About this task —
Every line of the data below needs to be reproduced exactly.

Material to process —
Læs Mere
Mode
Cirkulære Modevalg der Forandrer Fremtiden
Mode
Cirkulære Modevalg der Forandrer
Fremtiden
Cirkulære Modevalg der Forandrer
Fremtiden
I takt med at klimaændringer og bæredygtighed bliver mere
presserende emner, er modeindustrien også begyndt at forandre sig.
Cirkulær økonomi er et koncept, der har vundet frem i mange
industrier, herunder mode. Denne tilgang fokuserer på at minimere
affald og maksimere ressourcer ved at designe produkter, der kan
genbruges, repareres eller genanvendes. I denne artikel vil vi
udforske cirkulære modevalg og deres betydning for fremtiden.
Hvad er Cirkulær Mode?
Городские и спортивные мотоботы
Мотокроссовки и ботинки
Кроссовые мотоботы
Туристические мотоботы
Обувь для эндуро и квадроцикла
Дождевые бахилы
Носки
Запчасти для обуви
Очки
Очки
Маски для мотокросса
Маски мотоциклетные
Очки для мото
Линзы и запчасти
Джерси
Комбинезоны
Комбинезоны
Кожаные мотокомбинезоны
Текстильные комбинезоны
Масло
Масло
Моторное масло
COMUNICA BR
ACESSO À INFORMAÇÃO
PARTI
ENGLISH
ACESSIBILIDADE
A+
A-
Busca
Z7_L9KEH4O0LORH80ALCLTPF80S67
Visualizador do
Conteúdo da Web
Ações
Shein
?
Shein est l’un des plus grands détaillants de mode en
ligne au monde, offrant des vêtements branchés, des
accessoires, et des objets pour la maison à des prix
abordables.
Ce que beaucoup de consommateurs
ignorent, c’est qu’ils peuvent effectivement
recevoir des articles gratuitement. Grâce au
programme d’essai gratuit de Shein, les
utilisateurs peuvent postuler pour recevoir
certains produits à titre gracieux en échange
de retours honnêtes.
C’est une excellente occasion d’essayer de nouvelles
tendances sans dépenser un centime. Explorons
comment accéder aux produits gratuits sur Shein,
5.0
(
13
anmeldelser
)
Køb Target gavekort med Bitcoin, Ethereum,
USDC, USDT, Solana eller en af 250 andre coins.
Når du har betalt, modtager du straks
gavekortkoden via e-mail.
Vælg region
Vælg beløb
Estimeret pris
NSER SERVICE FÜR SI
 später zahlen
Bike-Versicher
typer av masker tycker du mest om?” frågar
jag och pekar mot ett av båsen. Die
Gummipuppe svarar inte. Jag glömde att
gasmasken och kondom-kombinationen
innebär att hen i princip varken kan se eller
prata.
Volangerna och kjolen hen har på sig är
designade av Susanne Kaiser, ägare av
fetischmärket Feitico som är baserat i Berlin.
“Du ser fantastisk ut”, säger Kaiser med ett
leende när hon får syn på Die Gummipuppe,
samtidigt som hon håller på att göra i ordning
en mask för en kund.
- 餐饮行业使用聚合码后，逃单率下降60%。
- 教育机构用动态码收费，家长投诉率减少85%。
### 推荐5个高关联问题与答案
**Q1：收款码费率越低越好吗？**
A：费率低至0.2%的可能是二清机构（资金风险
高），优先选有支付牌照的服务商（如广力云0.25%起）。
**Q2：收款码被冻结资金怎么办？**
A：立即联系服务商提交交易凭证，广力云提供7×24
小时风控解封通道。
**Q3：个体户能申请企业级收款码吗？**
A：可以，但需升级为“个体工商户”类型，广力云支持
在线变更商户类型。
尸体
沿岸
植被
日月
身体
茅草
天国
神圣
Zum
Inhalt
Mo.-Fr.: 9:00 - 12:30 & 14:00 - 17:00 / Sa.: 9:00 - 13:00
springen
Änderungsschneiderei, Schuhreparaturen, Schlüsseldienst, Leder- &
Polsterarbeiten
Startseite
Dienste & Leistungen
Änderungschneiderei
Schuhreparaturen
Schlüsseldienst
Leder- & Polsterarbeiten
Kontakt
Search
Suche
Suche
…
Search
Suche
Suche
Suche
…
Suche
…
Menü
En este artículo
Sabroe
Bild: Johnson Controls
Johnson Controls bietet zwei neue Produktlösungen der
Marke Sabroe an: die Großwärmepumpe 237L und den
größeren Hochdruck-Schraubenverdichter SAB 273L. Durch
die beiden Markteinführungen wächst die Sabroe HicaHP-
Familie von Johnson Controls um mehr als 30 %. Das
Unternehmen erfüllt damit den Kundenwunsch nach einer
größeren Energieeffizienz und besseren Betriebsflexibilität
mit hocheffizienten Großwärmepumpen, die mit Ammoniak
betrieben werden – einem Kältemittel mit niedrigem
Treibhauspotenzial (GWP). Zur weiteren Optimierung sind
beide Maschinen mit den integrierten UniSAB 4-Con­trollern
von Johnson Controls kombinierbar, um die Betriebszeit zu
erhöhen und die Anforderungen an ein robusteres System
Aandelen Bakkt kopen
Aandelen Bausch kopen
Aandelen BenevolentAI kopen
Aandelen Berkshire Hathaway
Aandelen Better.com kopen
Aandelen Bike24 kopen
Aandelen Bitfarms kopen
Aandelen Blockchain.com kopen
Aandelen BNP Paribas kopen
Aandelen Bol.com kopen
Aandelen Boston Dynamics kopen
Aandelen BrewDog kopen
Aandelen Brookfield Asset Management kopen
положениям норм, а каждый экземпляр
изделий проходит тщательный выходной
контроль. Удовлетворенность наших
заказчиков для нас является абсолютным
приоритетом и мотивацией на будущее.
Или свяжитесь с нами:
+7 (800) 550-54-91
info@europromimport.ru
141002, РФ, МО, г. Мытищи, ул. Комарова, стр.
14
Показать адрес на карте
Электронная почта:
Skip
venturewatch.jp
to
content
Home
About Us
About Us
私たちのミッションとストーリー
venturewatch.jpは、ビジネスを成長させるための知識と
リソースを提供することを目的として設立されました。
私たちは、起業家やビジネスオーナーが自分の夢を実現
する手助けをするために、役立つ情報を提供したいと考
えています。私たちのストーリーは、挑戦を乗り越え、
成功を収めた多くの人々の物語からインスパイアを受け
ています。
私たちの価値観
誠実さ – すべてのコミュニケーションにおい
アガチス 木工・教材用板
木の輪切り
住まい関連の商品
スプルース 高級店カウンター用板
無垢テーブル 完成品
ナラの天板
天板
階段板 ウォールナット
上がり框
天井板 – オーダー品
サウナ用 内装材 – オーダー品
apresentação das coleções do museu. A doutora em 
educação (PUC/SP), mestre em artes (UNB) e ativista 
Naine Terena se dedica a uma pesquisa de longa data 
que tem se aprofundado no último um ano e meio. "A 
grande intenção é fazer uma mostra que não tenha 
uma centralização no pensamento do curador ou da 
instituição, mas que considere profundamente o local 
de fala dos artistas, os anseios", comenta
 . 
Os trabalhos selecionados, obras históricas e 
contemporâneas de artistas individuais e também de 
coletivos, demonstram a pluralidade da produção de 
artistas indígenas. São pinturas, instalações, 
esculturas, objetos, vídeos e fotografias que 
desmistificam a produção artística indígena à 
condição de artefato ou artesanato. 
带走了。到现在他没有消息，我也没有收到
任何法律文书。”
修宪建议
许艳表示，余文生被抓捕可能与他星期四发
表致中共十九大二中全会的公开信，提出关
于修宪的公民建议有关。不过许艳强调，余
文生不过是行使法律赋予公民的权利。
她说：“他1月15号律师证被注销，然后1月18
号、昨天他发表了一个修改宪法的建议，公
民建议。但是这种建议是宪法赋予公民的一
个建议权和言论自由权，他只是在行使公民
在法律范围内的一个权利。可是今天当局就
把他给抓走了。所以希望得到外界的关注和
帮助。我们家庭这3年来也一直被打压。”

Exercise answer —
Læs Mere
Mode
Cirkulære Modevalg der Forandrer Fremtiden
Mode
Cirkulære Modevalg der Forandrer
Fremtiden
Cirkulære Modevalg der Forandrer
Fremtiden
I takt med at klimaændringer og bæredygtighed bliver mere
presserende emner, er modeindustrien også begyndt at forandre sig.
Cirkulær økonomi er et koncept, der har vundet frem i mange
industrier, herunder mode. Denne tilgang fokuserer på at minimere
affald og maksimere ressourcer ved at designe produkter, der kan
genbruges, repareres eller genanvendes. I denne artikel vil vi
udforske cirkulære modevalg og deres betydning for fremtiden.
Hvad er Cirkulær Mode?
Городские и спортивные мотоботы
Мотокроссовки и ботинки
Кроссовые мотоботы
Туристические мотоботы
Обувь для эндуро и квадроцикла
Дождевые бахилы
Носки
Запчасти для обуви
Очки
Очки
Маски для мотокросса
Маски мотоциклетные
Очки для мото
Линзы и запчасти
Джерси
Комбинезоны
Комбинезоны
Кожаные мотокомбинезоны
Текстильные комбинезоны
Масло
Масло
Моторное масло
COMUNICA BR
ACESSO À INFORMAÇÃO
PARTI
ENGLISH
ACESSIBILIDADE
A+
A-
Busca
Z7_L9KEH4O0LORH80ALCLTPF80S67
Visualizador do
Conteúdo da Web
Ações
Shein
?
Shein est l’un des plus grands détaillants de mode en
ligne au monde, offrant des vêtements branchés, des
accessoires, et des objets pour la maison à des prix
abordables.
Ce que beaucoup de consommateurs
ignorent, c’est qu’ils peuvent effectivement
recevoir des articles gratuitement. Grâce au
programme d’essai gratuit de Shein, les
utilisateurs peuvent postuler pour recevoir
certains produits à titre gracieux en échange
de retours honnêtes.
C’est une excellente occasion d’essayer de nouvelles
tendances sans dépenser un centime. Explorons
comment accéder aux produits gratuits sur Shein,
5.0
(
13
anmeldelser
)
Køb Target gavekort med Bitcoin, Ethereum,
USDC, USDT, Solana eller en af 250 andre coins.
Når du har betalt, modtager du straks
gavekortkoden via e-mail.
Vælg region
Vælg beløb
Estimeret pris
NSER SERVICE FÜR SI
 später zahlen
Bike-Versicher
typer av masker tycker du mest om?” frågar
jag och pekar mot ett av båsen. Die
Gummipuppe svarar inte. Jag glömde att
gasmasken och kondom-kombinationen
innebär att hen i princip varken kan se eller
prata.
Volangerna och kjolen hen har på sig är
designade av Susanne Kaiser, ägare av
fetischmärket Feitico som är baserat i Berlin.
“Du ser fantastisk ut”, säger Kaiser med ett
leende när hon får syn på Die Gummipuppe,
samtidigt som hon håller på att göra i ordning
en mask för en kund.
- 餐饮行业使用聚合码后，逃单率下降60%。
- 教育机构用动态码收费，家长投诉率减少85%。
### 推荐5个高关联问题与答案
**Q1：收款码费率越低越好吗？**
A：费率低至0.2%的可能是二清机构（资金风险
高），优先选有支付牌照的服务商（如广力云0.25%起）。
**Q2：收款码被冻结资金怎么办？**
A：立即联系服务商提交交易凭证，广力云提供7×24
小时风控解封通道。
**Q3：个体户能申请企业级收款码吗？**
A：可以，但需升级为“个体工商户”类型，广力云支持
在线变更商户类型。
尸体
沿岸
植被
日月
身体
茅草
天国
神圣
Zum
Inhalt
Mo.-Fr.: 9:00 - 12:30 & 14:00 - 17:00 / Sa.: 9:00 - 13:00
springen
Änderungsschneiderei, Schuhreparaturen, Schlüsseldienst, Leder- &
Polsterarbeiten
Startseite
Dienste & Leistungen
Änderungschneiderei
Schuhreparaturen
Schlüsseldienst
Leder- & Polsterarbeiten
Kontakt
Search
Suche
Suche
…
Search
Suche
Suche
Suche
…
Suche
…
Menü
En este artículo
Sabroe
Bild: Johnson Controls
Johnson Controls bietet zwei neue Produktlösungen der
Marke Sabroe an: die Großwärmepumpe 237L und den
größeren Hochdruck-Schraubenverdichter SAB 273L. Durch
die beiden Markteinführungen wächst die Sabroe HicaHP-
Familie von Johnson Controls um mehr als 30 %. Das
Unternehmen erfüllt damit den Kundenwunsch nach einer
größeren Energieeffizienz und besseren Betriebsflexibilität
mit hocheffizienten Großwärmepumpen, die mit Ammoniak
betrieben werden – einem Kältemittel mit niedrigem
Treibhauspotenzial (GWP). Zur weiteren Optimierung sind
beide Maschinen mit den integrierten UniSAB 4-Con­trollern
von Johnson Controls kombinierbar, um die Betriebszeit zu
erhöhen und die Anforderungen an ein robusteres System
Aandelen Bakkt kopen
Aandelen Bausch kopen
Aandelen BenevolentAI kopen
Aandelen Berkshire Hathaway
Aandelen Better.com kopen
Aandelen Bike24 kopen
Aandelen Bitfarms kopen
Aandelen Blockchain.com kopen
Aandelen BNP Paribas kopen
Aandelen Bol.com kopen
Aandelen Boston Dynamics kopen
Aandelen BrewDog kopen
Aandelen Brookfield Asset Management kopen
положениям норм, а каждый экземпляр
изделий проходит тщательный выходной
контроль. Удовлетворенность наших
заказчиков для нас является абсолютным
приоритетом и мотивацией на будущее.
Или свяжитесь с нами:
+7 (800) 550-54-91
info@europromimport.ru
141002, РФ, МО, г. Мытищи, ул. Комарова, стр.
14
Показать адрес на карте
Электронная почта:
Skip
venturewatch.jp
to
content
Home
About Us
About Us
私たちのミッションとストーリー
venturewatch.jpは、ビジネスを成長させるための知識と
リソースを提供することを目的として設立されました。
私たちは、起業家やビジネスオーナーが自分の夢を実現
する手助けをするために、役立つ情報を提供したいと考
えています。私たちのストーリーは、挑戦を乗り越え、
成功を収めた多くの人々の物語からインスパイアを受け
ています。
私たちの価値観
誠実さ – すべてのコミュニケーションにおい
アガチス 木工・教材用板
木の輪切り
住まい関連の商品
スプルース 高級店カウンター用板
無垢テーブル 完成品
ナラの天板
天板
階段板 ウォールナット
上がり框
天井板 – オーダー品
サウナ用 内装材 – オーダー品
apresentação das coleções do museu. A doutora em 
educação (PUC/SP), mestre em artes (UNB) e ativista 
Naine Terena se dedica a uma pesquisa de longa data 
que tem se aprofundado no último um ano e meio. "A 
grande intenção é fazer uma mostra que não tenha 
uma centralização no pensamento do curador ou da 
instituição, mas que considere profundamente o local 
de fala dos artistas, os anseios", comenta
 . 
Os trabalhos selecionados, obras históricas e 
contemporâneas de artistas individuais e também de 
coletivos, demonstram a pluralidade da produção de 
artistas indígenas. São pinturas, instalações, 
esculturas, objetos, vídeos e fotografias que 
desmistificam a produção artística indígena à 
condição de artefato ou artesanato. 
带走了。到现在他没有消息，我也没有收到
任何法律文书。”
修宪建议
许艳表示，余文生被抓捕可能与他星期四发
表致中共十九大二中全会的公开信，提出关
于修宪的公民建议有关。不过许艳强调，余
文生不过是行使法律赋予公民的权利。
她说：“他1月15号律师证被注销，然后1月18
号、昨天他发表了一个修改宪法的建议，公
民建议。但是这种建议是宪法赋予公民的一
个建议权和言论自由权，他只是在行使公民
在法律范围内的一个权利。可是今天当局就
把他给抓走了。所以希望得到外界的关注和
帮助。我们家庭这3年来也一直被打压。”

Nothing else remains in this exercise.